**Transcribed page contents**.
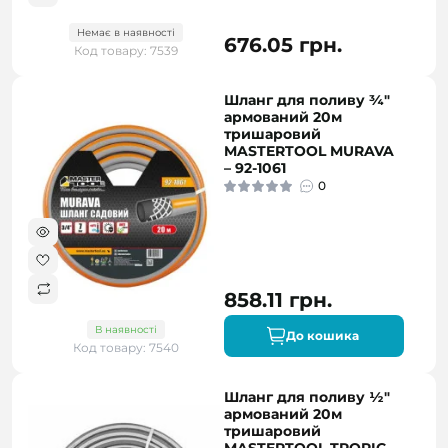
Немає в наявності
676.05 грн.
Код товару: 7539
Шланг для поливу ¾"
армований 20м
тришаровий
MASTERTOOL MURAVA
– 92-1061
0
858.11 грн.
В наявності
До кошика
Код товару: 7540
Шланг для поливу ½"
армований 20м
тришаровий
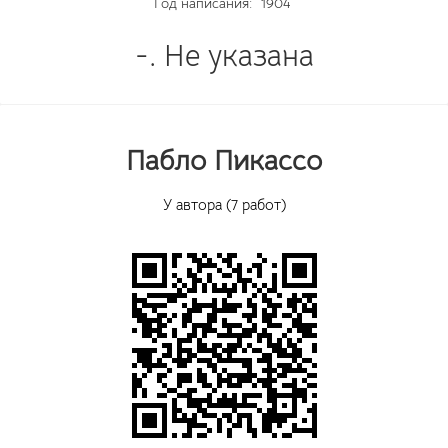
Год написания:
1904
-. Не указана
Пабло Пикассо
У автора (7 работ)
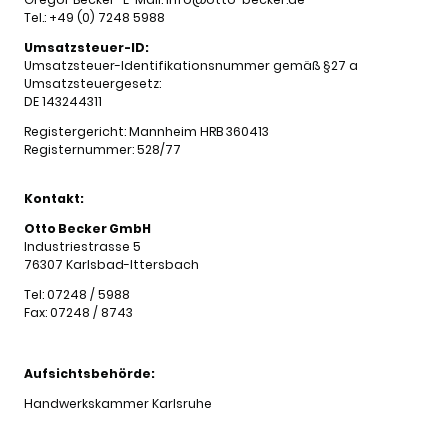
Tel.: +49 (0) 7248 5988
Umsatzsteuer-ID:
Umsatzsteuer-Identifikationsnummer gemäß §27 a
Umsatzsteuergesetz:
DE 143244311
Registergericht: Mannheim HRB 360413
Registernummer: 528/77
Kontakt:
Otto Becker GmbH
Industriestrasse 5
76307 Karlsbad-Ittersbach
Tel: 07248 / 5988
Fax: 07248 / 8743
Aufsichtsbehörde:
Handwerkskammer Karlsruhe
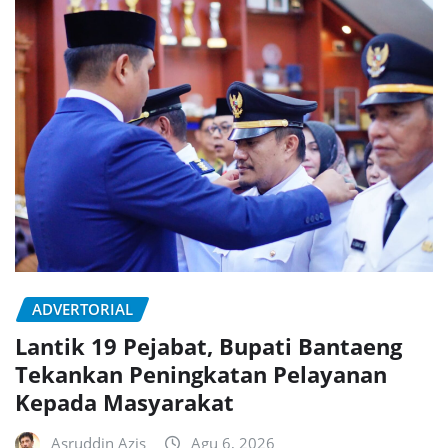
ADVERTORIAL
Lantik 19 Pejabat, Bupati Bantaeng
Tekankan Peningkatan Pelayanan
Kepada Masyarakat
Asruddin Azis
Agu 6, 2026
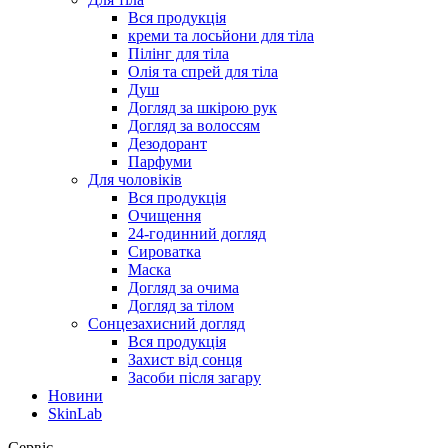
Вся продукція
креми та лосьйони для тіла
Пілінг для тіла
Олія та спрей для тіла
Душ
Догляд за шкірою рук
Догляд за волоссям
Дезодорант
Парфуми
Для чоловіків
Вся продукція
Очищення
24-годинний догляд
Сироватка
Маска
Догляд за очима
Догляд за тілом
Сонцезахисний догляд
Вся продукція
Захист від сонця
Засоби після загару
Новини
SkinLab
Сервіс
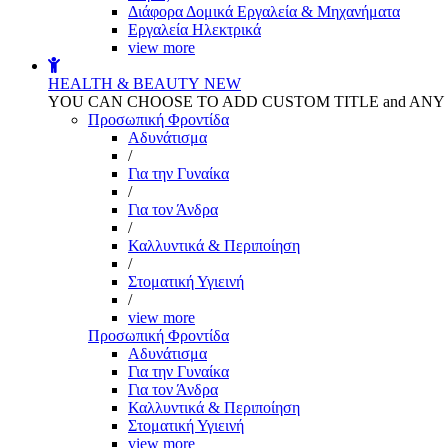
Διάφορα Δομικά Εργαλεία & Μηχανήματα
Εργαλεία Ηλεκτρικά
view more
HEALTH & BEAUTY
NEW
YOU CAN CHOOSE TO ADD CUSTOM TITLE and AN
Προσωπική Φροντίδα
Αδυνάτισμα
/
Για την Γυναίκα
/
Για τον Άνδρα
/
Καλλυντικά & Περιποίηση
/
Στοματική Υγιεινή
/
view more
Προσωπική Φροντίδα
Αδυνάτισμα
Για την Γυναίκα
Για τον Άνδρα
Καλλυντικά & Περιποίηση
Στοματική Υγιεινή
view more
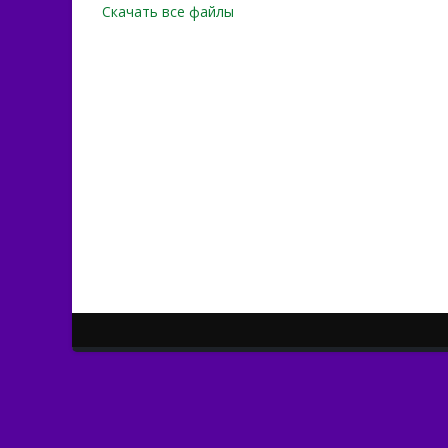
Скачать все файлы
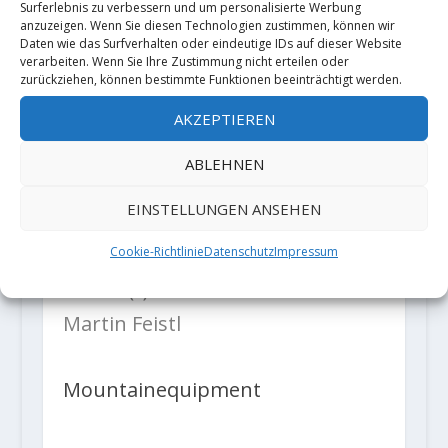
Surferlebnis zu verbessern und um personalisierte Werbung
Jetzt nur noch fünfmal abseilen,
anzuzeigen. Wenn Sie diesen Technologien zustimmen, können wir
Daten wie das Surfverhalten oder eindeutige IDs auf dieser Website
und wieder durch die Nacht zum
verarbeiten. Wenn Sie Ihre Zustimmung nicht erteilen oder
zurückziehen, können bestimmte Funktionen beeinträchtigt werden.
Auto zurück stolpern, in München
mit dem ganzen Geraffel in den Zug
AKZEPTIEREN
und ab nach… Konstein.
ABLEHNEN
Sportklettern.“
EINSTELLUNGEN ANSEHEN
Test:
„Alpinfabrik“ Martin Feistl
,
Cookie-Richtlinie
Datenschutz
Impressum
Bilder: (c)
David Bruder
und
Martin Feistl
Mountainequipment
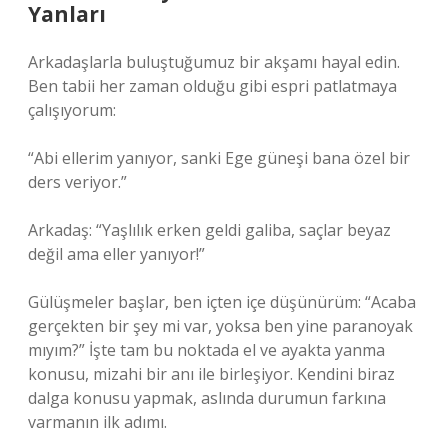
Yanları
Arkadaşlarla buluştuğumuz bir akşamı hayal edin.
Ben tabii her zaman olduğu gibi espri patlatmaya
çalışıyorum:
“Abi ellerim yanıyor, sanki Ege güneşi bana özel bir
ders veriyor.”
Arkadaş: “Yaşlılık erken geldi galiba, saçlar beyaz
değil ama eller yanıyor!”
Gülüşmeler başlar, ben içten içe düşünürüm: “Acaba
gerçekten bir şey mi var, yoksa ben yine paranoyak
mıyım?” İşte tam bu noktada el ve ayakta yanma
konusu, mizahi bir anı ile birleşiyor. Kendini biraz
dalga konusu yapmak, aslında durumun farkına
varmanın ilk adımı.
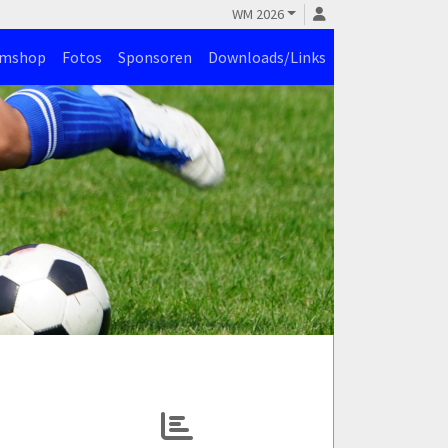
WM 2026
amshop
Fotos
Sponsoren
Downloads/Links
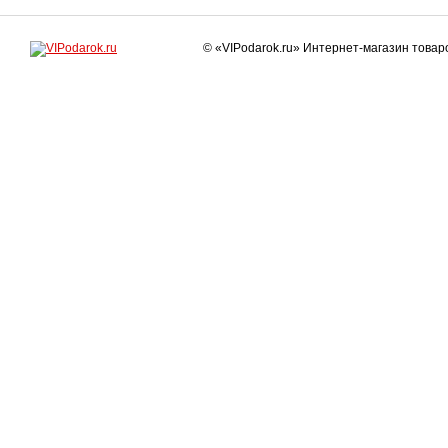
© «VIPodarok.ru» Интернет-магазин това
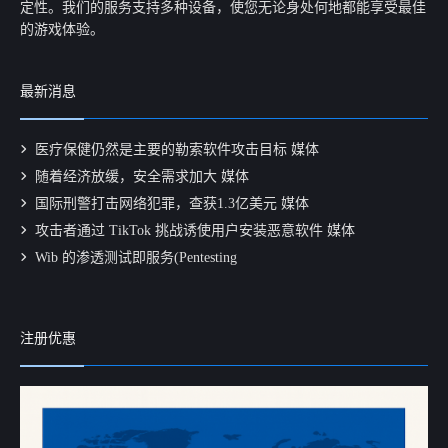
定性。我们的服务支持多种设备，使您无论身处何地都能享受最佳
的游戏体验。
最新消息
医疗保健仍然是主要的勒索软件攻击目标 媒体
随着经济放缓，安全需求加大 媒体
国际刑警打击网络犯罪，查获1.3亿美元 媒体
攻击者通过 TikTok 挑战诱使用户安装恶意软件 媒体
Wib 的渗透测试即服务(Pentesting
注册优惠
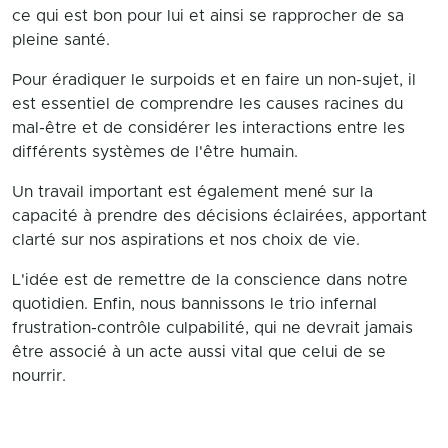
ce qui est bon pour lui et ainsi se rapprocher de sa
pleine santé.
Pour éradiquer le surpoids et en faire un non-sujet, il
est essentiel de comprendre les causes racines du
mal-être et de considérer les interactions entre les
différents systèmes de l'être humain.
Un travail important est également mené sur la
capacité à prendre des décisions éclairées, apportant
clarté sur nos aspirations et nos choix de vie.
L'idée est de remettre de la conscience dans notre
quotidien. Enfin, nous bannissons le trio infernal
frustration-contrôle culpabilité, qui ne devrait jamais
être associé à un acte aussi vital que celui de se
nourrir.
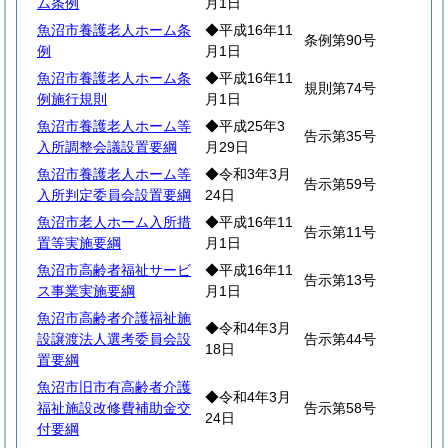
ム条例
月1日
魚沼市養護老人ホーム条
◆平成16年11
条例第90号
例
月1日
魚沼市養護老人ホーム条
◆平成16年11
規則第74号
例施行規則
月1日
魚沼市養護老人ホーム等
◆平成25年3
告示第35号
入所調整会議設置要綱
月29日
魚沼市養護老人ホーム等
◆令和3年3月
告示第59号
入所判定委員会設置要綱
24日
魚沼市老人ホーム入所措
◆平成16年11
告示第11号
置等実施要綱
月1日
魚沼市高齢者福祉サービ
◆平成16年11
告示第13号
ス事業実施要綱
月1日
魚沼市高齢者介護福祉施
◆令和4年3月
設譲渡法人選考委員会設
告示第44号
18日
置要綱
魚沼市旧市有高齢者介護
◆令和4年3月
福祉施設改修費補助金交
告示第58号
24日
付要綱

**Assignment**.
From the records above, extract the lines from the one holding "HEALTH & BEAUTY" through the one holding "Daten wie das", word for word; omit the pictures.

**Worked solution**.
HEALTH & BEAUTY
NEW
YOU CAN CHOOSE TO ADD CUSTOM TITLE and AN
Προσωπική Φροντίδα
Αδυνάτισμα
/
Για την Γυναίκα
/
Για τον Άνδρα
/
Καλλυντικά & Περιποίηση
/
Στοματική Υγιεινή
/
view more
Προσωπική Φροντίδα
Αδυνάτισμα
Για την Γυναίκα
Για τον Άνδρα
Καλλυντικά & Περιποίηση
Στοματική Υγιεινή
view more
Скачать все файлы
Surferlebnis zu verbessern und um personalisierte Werbung
Jetzt nur noch fünfmal abseilen,
anzuzeigen. Wenn Sie diesen Technologien zustimmen, können wir
Daten wie das Surfverhalten oder eindeutige IDs auf dieser Website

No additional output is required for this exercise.